Recent advancements in natural language and Large Language Models (LLMs) have enabled AI agents to simulate human-like interactions within virtual worlds. However, these interactions still face limitations in complexity and flexibility, particularly in scenarios involving multiple characters and novel objects. Pre-defining all interactable objects in the agent's world model presents challenges, and conveying implicit intentions to multiple characters through complex interactions remains difficult. To address these issues, we propose integrating virtual Game Masters (GMs) into the agent's world model, drawing inspiration from Tabletop Role-Playing Games (TRPGs). GMs play a crucial role in overseeing information, estimating players' intentions, providing environment descriptions, and offering feedback, compensating for current world model deficiencies. To facilitate future explorations for complex interactions, we introduce a benchmark named Tachikuma, comprising a Multiple character and novel Object based interaction Estimation (MOE) task and a supporting dataset. MOE challenges models to understand characters' intentions and accurately determine their actions within intricate contexts involving multi-character and novel object interactions.
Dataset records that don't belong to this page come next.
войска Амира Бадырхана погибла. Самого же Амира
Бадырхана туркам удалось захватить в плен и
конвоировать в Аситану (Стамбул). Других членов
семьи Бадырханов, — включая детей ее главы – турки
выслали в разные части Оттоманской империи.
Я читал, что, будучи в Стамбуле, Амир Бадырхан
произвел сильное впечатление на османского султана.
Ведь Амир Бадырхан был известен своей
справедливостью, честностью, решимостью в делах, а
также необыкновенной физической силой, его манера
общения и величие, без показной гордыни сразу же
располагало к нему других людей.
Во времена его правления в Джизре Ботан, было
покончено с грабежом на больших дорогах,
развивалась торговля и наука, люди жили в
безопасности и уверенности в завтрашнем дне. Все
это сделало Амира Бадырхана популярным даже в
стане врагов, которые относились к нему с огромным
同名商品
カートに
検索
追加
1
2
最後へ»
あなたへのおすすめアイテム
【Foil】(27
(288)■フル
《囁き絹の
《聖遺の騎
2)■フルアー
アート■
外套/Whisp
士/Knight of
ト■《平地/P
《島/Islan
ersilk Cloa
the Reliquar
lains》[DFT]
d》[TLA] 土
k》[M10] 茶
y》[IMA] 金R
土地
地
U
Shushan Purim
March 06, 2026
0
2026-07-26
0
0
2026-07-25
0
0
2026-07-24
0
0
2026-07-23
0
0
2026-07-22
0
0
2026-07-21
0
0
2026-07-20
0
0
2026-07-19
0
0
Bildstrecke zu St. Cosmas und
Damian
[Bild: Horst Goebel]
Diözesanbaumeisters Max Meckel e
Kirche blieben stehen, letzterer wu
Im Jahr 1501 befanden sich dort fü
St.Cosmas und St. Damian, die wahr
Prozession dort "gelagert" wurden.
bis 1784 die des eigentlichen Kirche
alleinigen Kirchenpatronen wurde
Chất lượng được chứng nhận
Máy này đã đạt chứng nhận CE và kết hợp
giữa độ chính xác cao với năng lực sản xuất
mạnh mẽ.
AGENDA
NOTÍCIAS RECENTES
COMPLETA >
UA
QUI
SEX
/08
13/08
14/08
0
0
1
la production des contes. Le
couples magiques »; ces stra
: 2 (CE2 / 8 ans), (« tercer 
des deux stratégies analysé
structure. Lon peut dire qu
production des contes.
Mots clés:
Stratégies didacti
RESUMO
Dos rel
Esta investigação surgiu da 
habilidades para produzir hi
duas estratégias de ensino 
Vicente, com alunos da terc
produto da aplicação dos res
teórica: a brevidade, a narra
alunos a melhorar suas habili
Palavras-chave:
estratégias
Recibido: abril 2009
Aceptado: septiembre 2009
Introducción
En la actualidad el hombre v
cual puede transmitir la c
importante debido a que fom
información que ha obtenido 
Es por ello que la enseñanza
Besides, the dataset captures log data from real-time communications during gameplay, providing diverse, grounded, and complex interactions for further explorations. Finally, we present a simple prompting baseline and evaluate its performance, demonstrating its effectiveness in enhancing interaction understanding. We hope that our dataset and task will inspire further research in complex interactions with natural language, fostering the development of more advanced AI agents.
Paper Structure (15 sections, 1 equation, 5 figures, 2 tables)

This paper contains 15 sections, 1 equation, 5 figures, 2 tables.

Figures (5)

  • Figure 1: Examples of different tasks and datasets based on game logs of TRPG. Our MOE and MOD focuses on the understanding of long and complex interactions with Long contexts.
  • Figure 2: Example of MOE. In the given context, a scenario unfolds where three players find themselves facing a formidable brown bear in combat. Each character actively participates in the battle, except for Bill, who observes from the safety of a carriage. During the encounter, Zem casts a spell; however, it is important to note that the skill check for this particular spell has already been performed after Turn 4 and was explained by the DM in Turn 10. Consequently, the only character currently requiring a skill check is Maurice. Despite his intention to escape from the bear, the DND rule does not include a specific "escape" skill. In such a predicament, Maurice must utilize his strength to resist the bear's attempt to grapple him. As a result, the DM advises him to perform a strength check in adherence to the DND rule. Furthermore, we also present the predicted results from GPT-3.5 utilizing template prompts. The results demonstrate a lack of effective context comprehension and highlight the challenges in understanding complex interactions among agents.
  • Figure 3: Distribution of character number in MOE labels.
  • Figure 4: Distribution of skill names in MOE labels of the contexts within DND rule. initiative (ini), intelligence (int), perception (per), arcana (arc), insight (ins).
  • Figure 5: Subjective evaluation by volunteers. With MOE labels or predictions from our method, LLMs generate better responses that close to the real-human in all three evaluating factors.